Заявления западных лидеров в поддержку СССР, озвученные сразу после 22 июня 1941 г., с их подчеркнутыми оговорками о неприятии ими идеологии как нацизма, так и коммунизма, не могли не вызвать в Кремле, мягко говоря, смущения. Об этом можно судить по записи беседы В.М. Молотова, возглавлявшего по совместительству НКИД СССР, с английским послом С. Криппсом.

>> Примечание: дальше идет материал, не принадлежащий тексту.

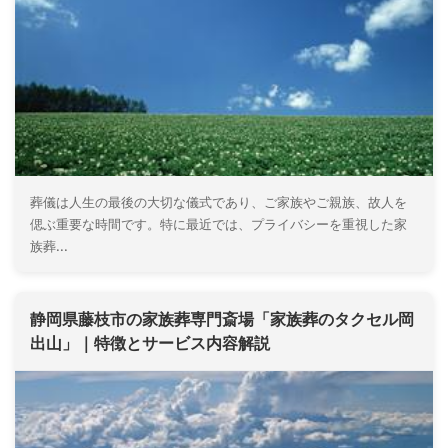
葬儀は人生の最後の大切な儀式であり、ご家族やご親族、故人を
偲ぶ重要な時間です。特に最近では、プライバシーを重視した家
族葬...
静岡県藤枝市の家族葬専門斎場「家族葬のタクセル岡
出山」｜特徴とサービス内容解説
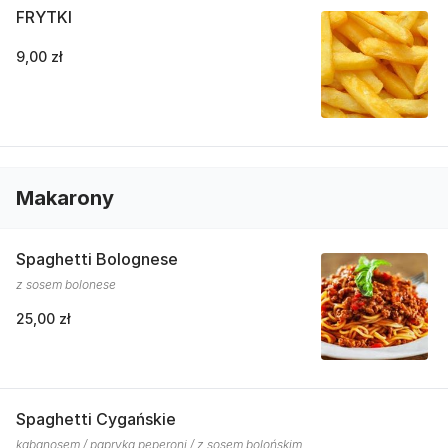
FRYTKI
9,00 zł
Makarony
Spaghetti Bolognese
z sosem bolonese
25,00 zł
Spaghetti Cygańskie
kabanosem / papryką peperoni / z sosem bolońskim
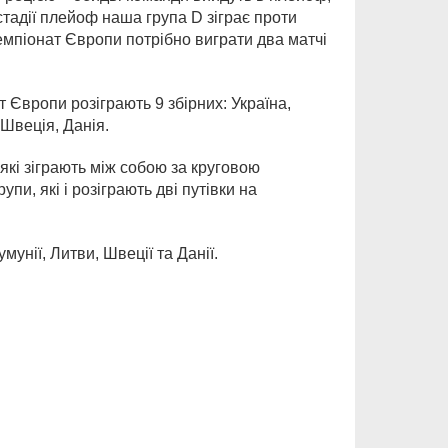
тадії плейоф наша група D зіграє проти
чемпіонат Європи потрібно виграти два матчі
т Європи розіграють 9 збірних: Україна,
 Швеція, Данія.
 які зіграють між собою за круговою
и, які і розіграють дві путівки на
мунії, Литви, Швеції та Данії.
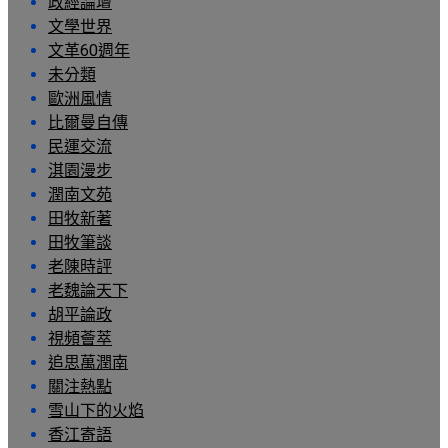
政經論壇
文學世界
文革60週年
未分類
歐洲風情
比爾曼自傳
民運交流
淇園漫步
潤南文苑
田牧新著
田牧筆談
老陳時評
老魏論天下
胡平論政
視頻薈萃
追思萬潤南
關注熱點
雪山下的火焰
香江寄語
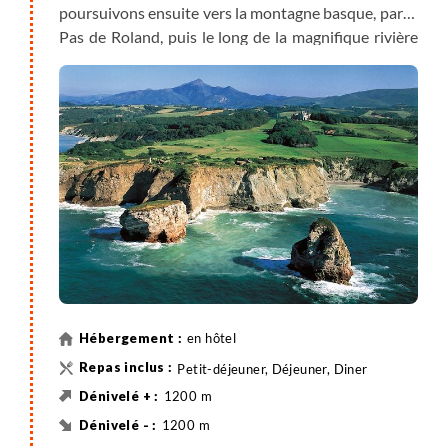
poursuivons ensuite vers la montagne basque, par le
Pas de Roland, puis le long de la magnifique rivière
du Baztan et enfin sur une route tranquille, non
ouverte à la circulation motorisée. Nous rejoignons
un col frontalier pour reprendre des forces en
dégustant un repas traditionnel dans une ferme
auberge typique. Nous terminons cette étape du
jour par une descente sur une magnifique route de
montagne pour terminer en beauté cette superbe
journée. Transfert (35min.) et installation dans notre
hébergement proche de Saint-Jean-Pied-de-Port
pour 3 nuits.
en hôtel
Petit-déjeuner, Déjeuner, Diner
1200 m
1200 m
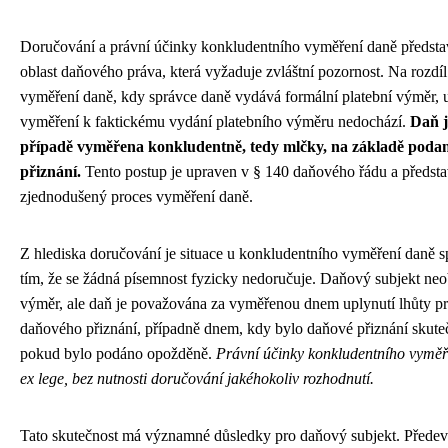
Doručování a právní účinky konkludentního vyměření daně představ
oblast daňového práva, která vyžaduje zvláštní pozornost. Na rozdíl
vyměření daně, kdy správce daně vydává formální platební výměr, 
vyměření k faktickému vydání platebního výměru nedochází.
Daň j
případě vyměřena konkludentně, tedy mlčky, na základě pod
přiznání.
Tento postup je upraven v § 140 daňového řádu a předsta
zjednodušený proces vyměření daně.
Z hlediska doručování je situace u konkludentního vyměření daně s
tím, že se žádná písemnost fyzicky nedoručuje. Daňový subjekt neo
výměr, ale daň je považována za vyměřenou dnem uplynutí lhůty p
daňového přiznání, případně dnem, kdy bylo daňové přiznání skut
pokud bylo podáno opožděně.
Právní účinky konkludentního vyměře
ex lege, bez nutnosti doručování jakéhokoliv rozhodnutí.
Tato skutečnost má významné důsledky pro daňový subjekt. Předevš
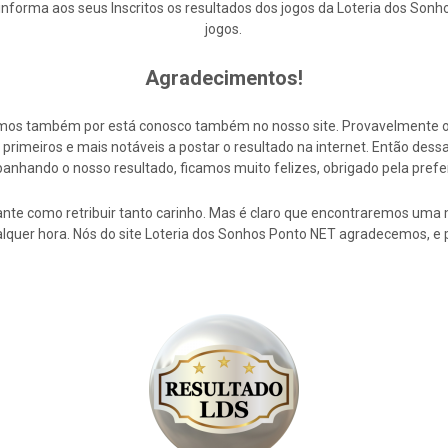
orma aos seus Inscritos os resultados dos jogos da Loteria dos Sonh
jogos.
Agradecimentos!
cemos também por está conosco também no nosso site. Provavelmente 
rimeiros e mais notáveis a postar o resultado na internet. Então de
nhando o nosso resultado, ficamos muito felizes, obrigado pela prefe
nte como retribuir tanto carinho. Mas é claro que encontraremos uma 
alquer hora. Nós do site Loteria dos Sonhos Ponto NET agradecemos, e 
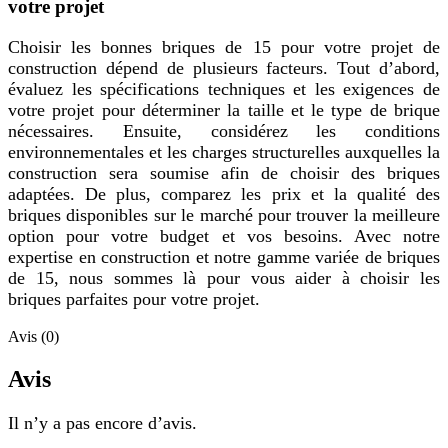
votre projet
Choisir les bonnes briques de 15 pour votre projet de
construction dépend de plusieurs facteurs. Tout d’abord,
évaluez les spécifications techniques et les exigences de
votre projet pour déterminer la taille et le type de brique
nécessaires. Ensuite, considérez les conditions
environnementales et les charges structurelles auxquelles la
construction sera soumise afin de choisir des briques
adaptées. De plus, comparez les prix et la qualité des
briques disponibles sur le marché pour trouver la meilleure
option pour votre budget et vos besoins. Avec notre
expertise en construction et notre gamme variée de briques
de 15, nous sommes là pour vous aider à choisir les
briques parfaites pour votre projet.
Avis (0)
Avis
Il n’y a pas encore d’avis.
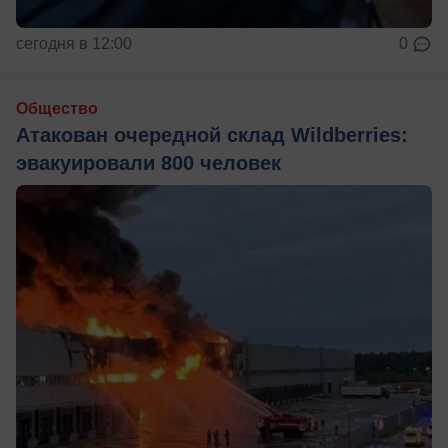
сегодня в 12:00
0
Общество
Атакован очередной склад Wildberries:
эвакуировали 800 человек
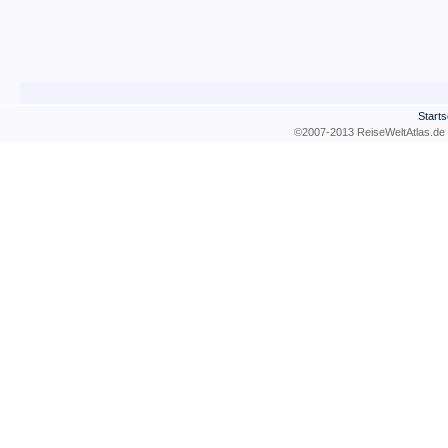
Starts
©2007-2013 ReiseWeltAtla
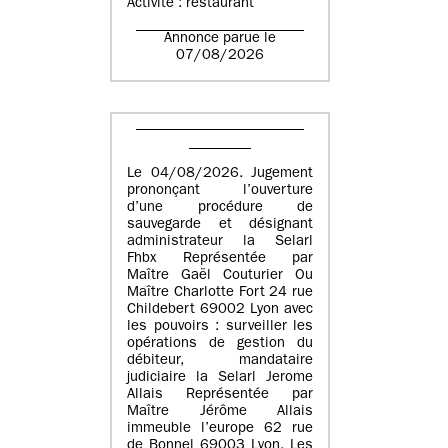
Activité : restaurant
Annonce parue le
07/08/2026
Le 04/08/2026. Jugement
prononçant l’ouverture
d’une procédure de
sauvegarde et désignant
administrateur la Selarl
Fhbx Représentée par
Maître Gaël Couturier Ou
Maître Charlotte Fort 24 rue
Childebert 69002 Lyon avec
les pouvoirs : surveiller les
opérations de gestion du
débiteur, mandataire
judiciaire la Selarl Jerome
Allais Représentée par
Maître Jérôme Allais
immeuble l’europe 62 rue
de Bonnel 69003 Lyon. Les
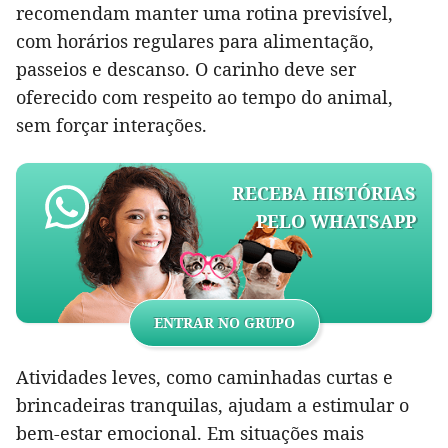
recomendam manter uma rotina previsível,
com horários regulares para alimentação,
passeios e descanso. O carinho deve ser
oferecido com respeito ao tempo do animal,
sem forçar interações.
RECEBA HISTÓRIAS
PELO WHATSAPP
ENTRAR NO GRUPO
Atividades leves, como caminhadas curtas e
brincadeiras tranquilas, ajudam a estimular o
bem-estar emocional. Em situações mais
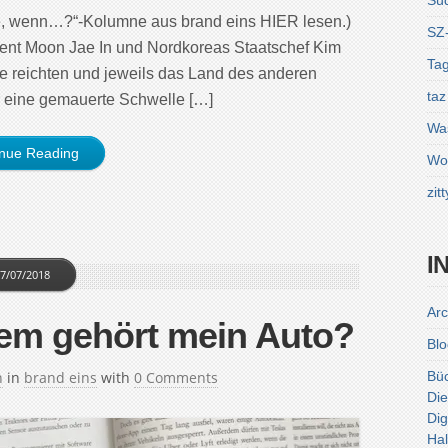
Sü
e, wenn…?“-Kolumne aus brand eins HIER lesen.)
SZ
dent Moon Jae In und Nordkoreas Staatschef Kim
Tag
de reichten und jeweils das Land des anderen
taz
ber eine gemauerte Schwelle […]
Was
inue Reading
Wol
zitt
I
7/07/2018
Arc
em gehört mein Auto?
Blo
h
in
brand eins
with
0 Comments
Bü
Die
Dig
Hal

Принимая через несколько дней посла, советский руководитель старался заручиться поддержкой стран Запада. «Базой взаимной помощи» назвал Молотов «наличие общего врага». В ходе беседы он неоднократно оперировал словами: «обе страны имеют одного и того же врага», «обе стороны имеют одного врага». Правда, Молотов говорил и о необходимости «обусловить взаимную помощь каким-то соглашением на определенной политической базе». Но английский посол считал, что «в настоящее время ощущается большая необходимость в военном и экономическом сотрудничестве, нежели в политическом». Хотя он согласился с Молотовым, что «общий враг является недостаточной базой для сотрудничества политического»{118}. Документ любопытен тем, что западным демократиям, за неимением лучшего, предлагалось руководствоваться принципом «враг моего врага — мой друг». Могли ли отношения, определяемые таким образом, стать прочными и долговременными?